» Aim of the exercise
Find and copy each line in the material below where the string "Hios" occurs.

» Data for this task

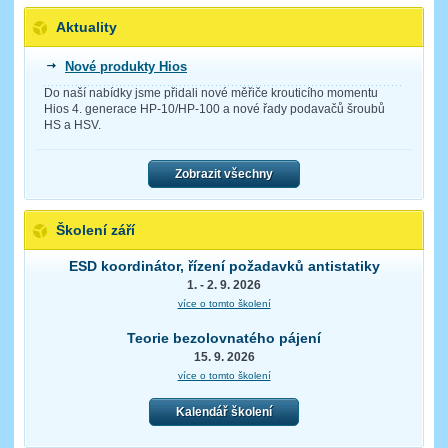
Aktuality
Nové produkty Hios
Do naší nabídky jsme přidali nové měřiče krouticího momentu
Hios 4. generace HP-10/HP-100 a nové řady podavačů šroubů
HS a HSV.
Zobrazit všechny
Školení září
ESD koordinátor, řízení požadavků antistatiky
1. - 2. 9. 2026
více o tomto školení
Teorie bezolovnatého pájení
15. 9. 2026
více o tomto školení
Kalendář školení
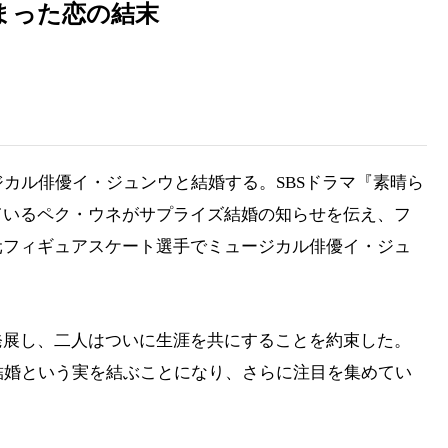
まった恋の結末
ジカル俳優イ・ジュンウと結婚する。SBSドラマ『素晴ら
ているペク・ウネがサプライズ結婚の知らせを伝え、フ
元フィギュアスケート選手でミュージカル俳優イ・ジュ
発展し、二人はついに生涯を共にすることを約束した。
結婚という実を結ぶことになり、さらに注目を集めてい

» Exercise solution
Nové produkty Hios
Hios 4. generace HP-10/HP-100 a nové řady podavačů šroubů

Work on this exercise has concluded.